21 They long for death, and it won’t come.
    They search for death more eagerly than for hidden treasure.
22 They’re filled with joy when they finally die,
    and rejoice when they find the grave.
2Why is life given to those with no future,
    those God has surrounded with difficulties?”

Job 3:20-23, NLT

Job begins to curse his existence and his words are saturated with frustration. He grieves for all of his dead children and is sickened by his afflictions. Job is a man pushed beyond the edge.

Job is the “poster child” of human suffering. He is completely without pretense as he openly grieves. He voices exactly what is in his heart.

Let us be clear about this; He is devastated, ravaged by Satan’s grim ministry. Job to his credit, is oblivious to Satan’s wager with the Almighty God. He has no clue that he has been chosen by God in this matter. The Lord keeps His secrets.

All Job knows is the pain, and there is the endless grief that even his tears can’t help.

In Job’s first speech he asks some basic questions:

  • Why is light given to those who are full of pain?
  • Why does life unfold to the one who rather not live anymore?

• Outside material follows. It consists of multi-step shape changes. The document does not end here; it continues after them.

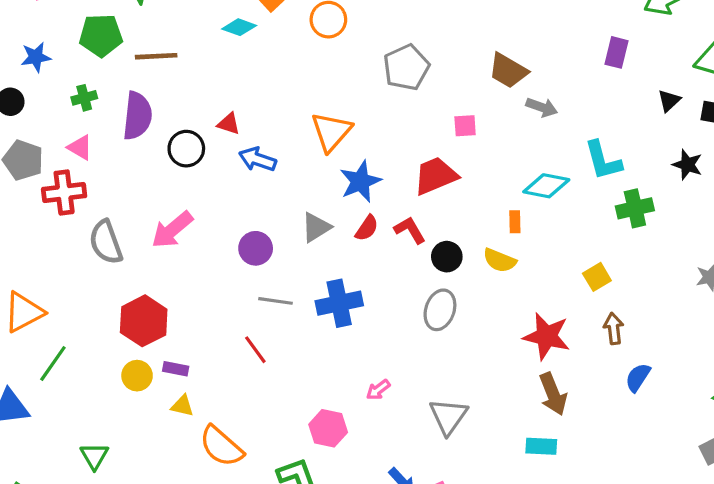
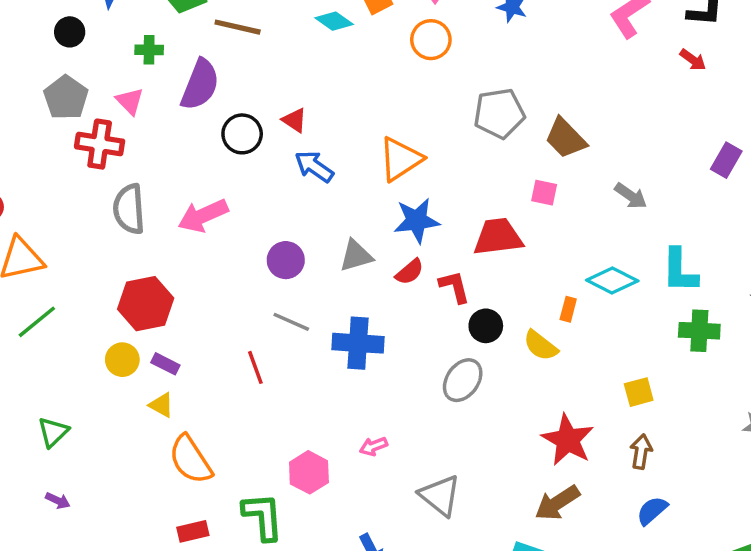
brown trapezoid: (508, 71) -> (565, 138), moved
brown arrow: (553, 394) -> (557, 503), turned 63
gray triangle: (448, 416) -> (440, 495), turned -42

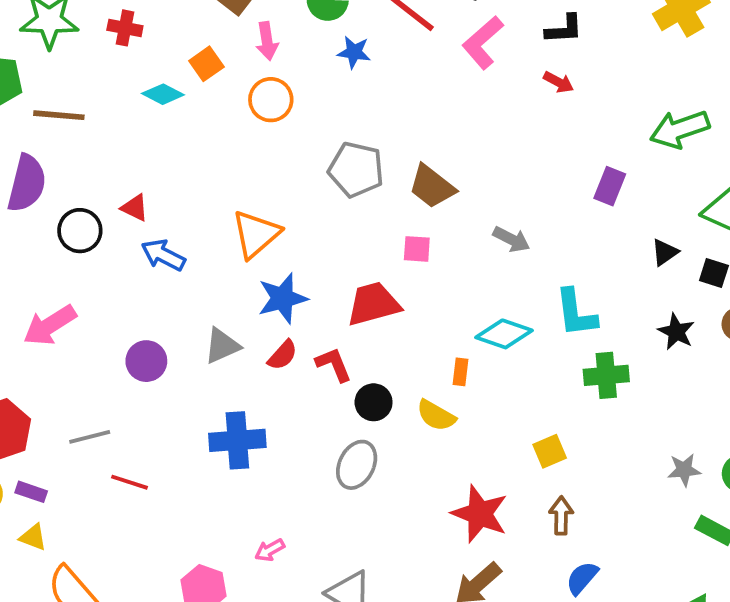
gray pentagon: (499, 113) -> (356, 170), turned 30
gray line: (291, 322) -> (90, 437), moved, turned -30
red line: (255, 367) -> (130, 482), turned -44

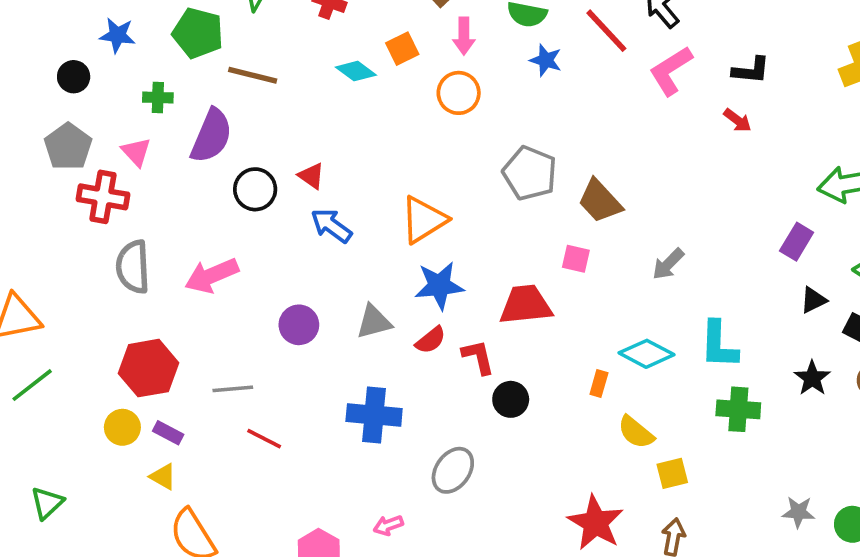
purple rectangle: (610, 186) -> (797, 242), moved
gray arrow: (511, 239) -> (668, 264), turned 99
yellow semicircle: (436, 415) -> (636, 432), moved
gray ellipse: (357, 465) -> (453, 470), moved

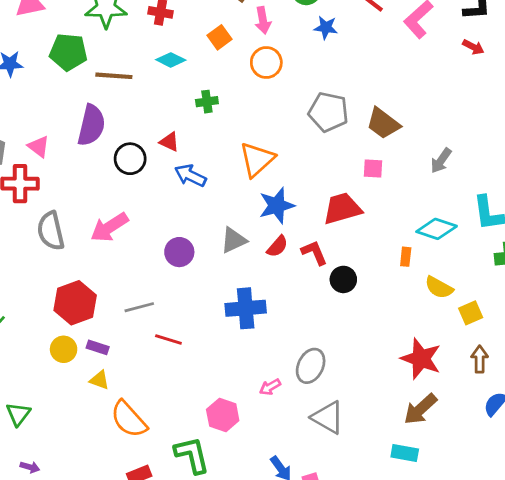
cyan diamond: (356, 71) -> (171, 60), moved
green cross: (158, 98) -> (207, 102), moved
gray ellipse: (453, 470) -> (311, 366), moved

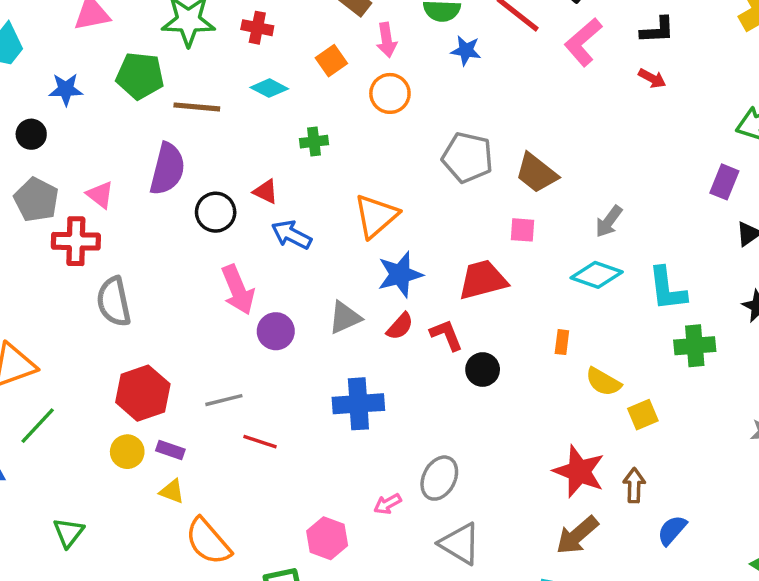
pink arrow: (109, 227) -> (238, 290), moved, turned -81
cyan diamond: (437, 229) -> (597, 275), moved
brown arrow: (480, 359) -> (634, 485), moved

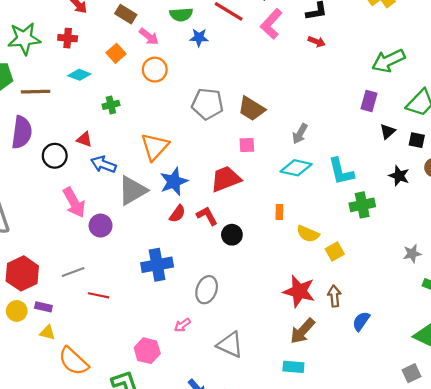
pink arrow: (387, 40) -> (149, 37), turned -36
gray triangle: (345, 318) -> (132, 190), moved, size x1.4
gray ellipse: (439, 478) -> (207, 290), moved

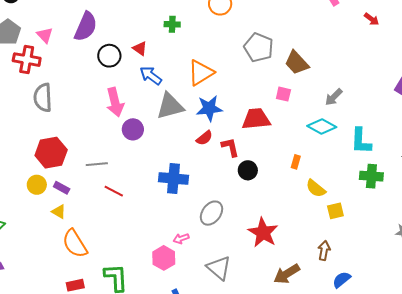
red star: (299, 291) -> (263, 233), moved
pink hexagon: (147, 351) -> (164, 258), moved

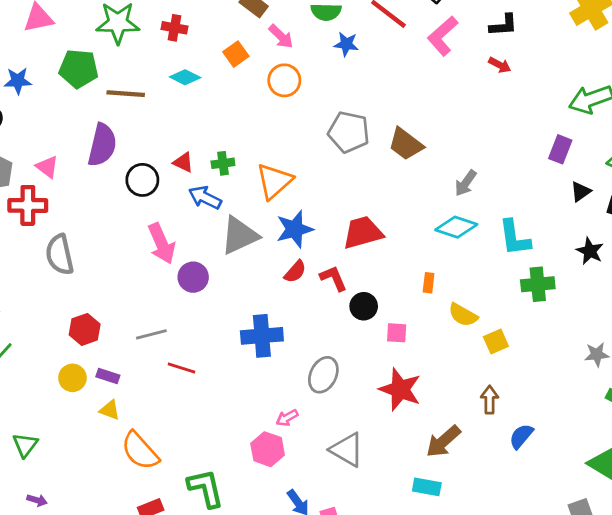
green cross: (172, 24) -> (223, 163), moved
pink square: (283, 94) -> (397, 333), moved
red hexagon: (51, 153) -> (85, 329), size x0.7

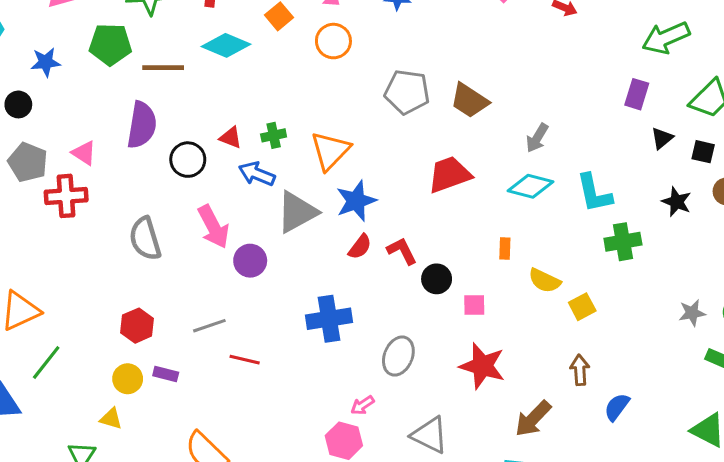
cyan diamond: (185, 77) -> (226, 45), size x1.4
red trapezoid: (363, 233) -> (449, 175), moved
gray semicircle: (60, 255) -> (145, 239), moved
yellow triangle: (110, 410) -> (111, 419), moved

Death has a powerful influence in this three verses, He wants to die, and end the charade. He wishes for non-existence and laments that he can not die fast enough.

People with disabilities and chronic pain can understand Job’s desire for release. Once they were “whole” people. Death was something to be avoided at all costs. But now it is seen as an escape.

Hurting people will often turn to drinking and drugging as a way of coping. We’ll try anything to numb our thinking. It’s what gets us through the day. Oblivion has become my best friend.

For Job (the patron saint of pain) finds that nothing will fix him. His friends have come, but they seem to only accuse and confuse job. Honestly he is better when they just sat with him in silence.

“God wants us to choose to love him freely, even when that choice involves pain, because we are committed to him, not to our own good feelings and rewards. He wants us to cleave to him, as Job did, even when we have every reason to deny him hotly.”

–Philip Yancey

“Come quickly, Lord, and answer me, for my depression deepens. Don’t turn away from me, or I will die. Let me hear of your unfailing love each morning, for I am trusting you. Show me where to walk, for I give myself to you.”